Back in July, I wrote a post entitled eReaders: Where did they all go?, where I took a look at some of the then "hot" eReading devices expected to make a big splash this year but which I hadn't yet seen a lot of.
Now, cnet has asked a similar question and reported the answer via a series of photos.
A bevy of new e-book readers made their debuts at CES 2010. A year later, here's a look back at how they fared as CES 2011 approaches.
In their feature, they look at such eReaders as the Aluratek Libre, Plastic Logic Que, Bookeen Orizon, and even the Demy digital recipe reader (talk about specialization).

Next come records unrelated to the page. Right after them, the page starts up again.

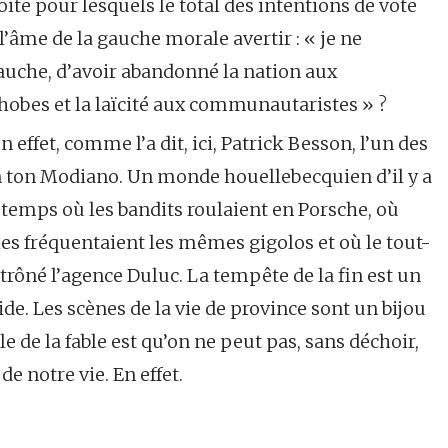
ite pour lesquels le total des intentions de vote
 l’âme de la gauche morale avertir : « je ne
auche, d’avoir abandonné la nation aux
phobes et la laïcité aux communautaristes » ?
en effet, comme l’a dit, ici, Patrick Besson, l’un des
n ton Modiano. Un monde houellebecquien d’il y a
 temps où les bandits roulaient en Porsche, où
es fréquentaient les mêmes gigolos et où le tout-
trôné l’agence Duluc. La tempête de la fin est un
e. Les scènes de la vie de province sont un bijou
e de la fable est qu’on ne peut pas, sans déchoir,
e notre vie. En effet.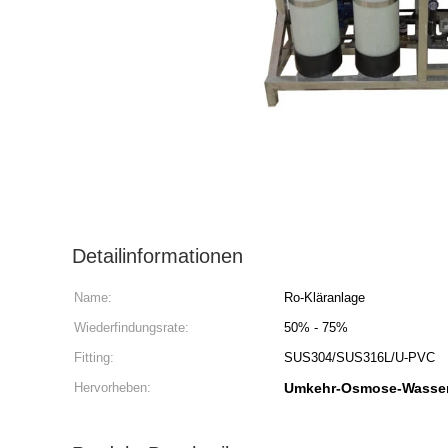
Detailinformationen
Name:
Ro-Kläranlage
Wiederfindungsrate:
50% - 75%
Fitting:
SUS304/SUS316L/U-PVC
Hervorheben:
Umkehr-Osmose-Wasserf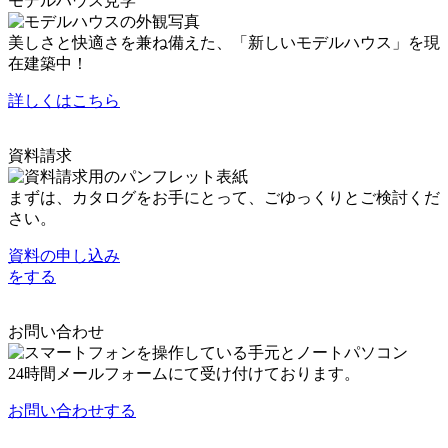
モデルハウス見学
美しさと快適さを兼ね備えた、「新しいモデルハウス」を現
在建築中！
詳しくはこちら
資料請求
まずは、カタログをお手にとって、ごゆっくりとご検討くだ
さい。
資料の申し込み
をする
お問い合わせ
24時間メールフォームにて受け付けております。
お問い合わせ
する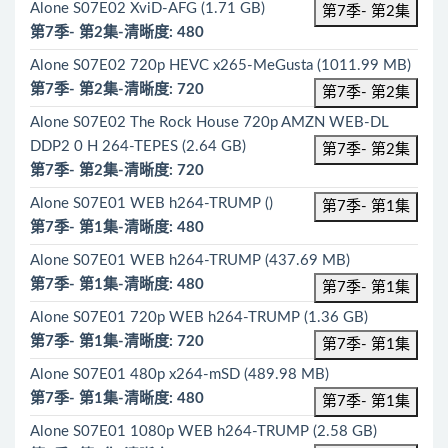
Alone S07E02 XviD-AFG (1.71 GB)
第7季- 第2集
第7季- 第2集-清晰度: 480
Alone S07E02 720p HEVC x265-MeGusta (1011.99 MB)
第7季- 第2集-清晰度: 720
第7季- 第2集
Alone S07E02 The Rock House 720p AMZN WEB-DL
DDP2 0 H 264-TEPES (2.64 GB)
第7季- 第2集
第7季- 第2集-清晰度: 720
Alone S07E01 WEB h264-TRUMP ()
第7季- 第1集
第7季- 第1集-清晰度: 480
Alone S07E01 WEB h264-TRUMP (437.69 MB)
第7季- 第1集-清晰度: 480
第7季- 第1集
Alone S07E01 720p WEB h264-TRUMP (1.36 GB)
第7季- 第1集-清晰度: 720
第7季- 第1集
Alone S07E01 480p x264-mSD (489.98 MB)
第7季- 第1集-清晰度: 480
第7季- 第1集
Alone S07E01 1080p WEB h264-TRUMP (2.58 GB)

It's interesting to see the initial price points (and how they dropped), as well as which readers actually went somewhere and which vanished from the face of the earth (or haven't been seen in the U.S. and probably never will). There's no doubt the iPad had a lot to do with this. Before Apple's tablet device, manufacturers were getting ready to ask a premium for new eReaders and Amazon was already charging $259 for their 3G only Kindle (there was no wi-fi option at that time). Since the release of the iPad, the Kindle, the dominant player in the market, has gone through several price cuts as has the nook. Some other eReaders that were scheduled for release were postponed or cancelled altogether.
I fully believe we are only at the beginning of this digital revolution in publishing. There will be winners, and there will be losers. Such is the nature of free market economics.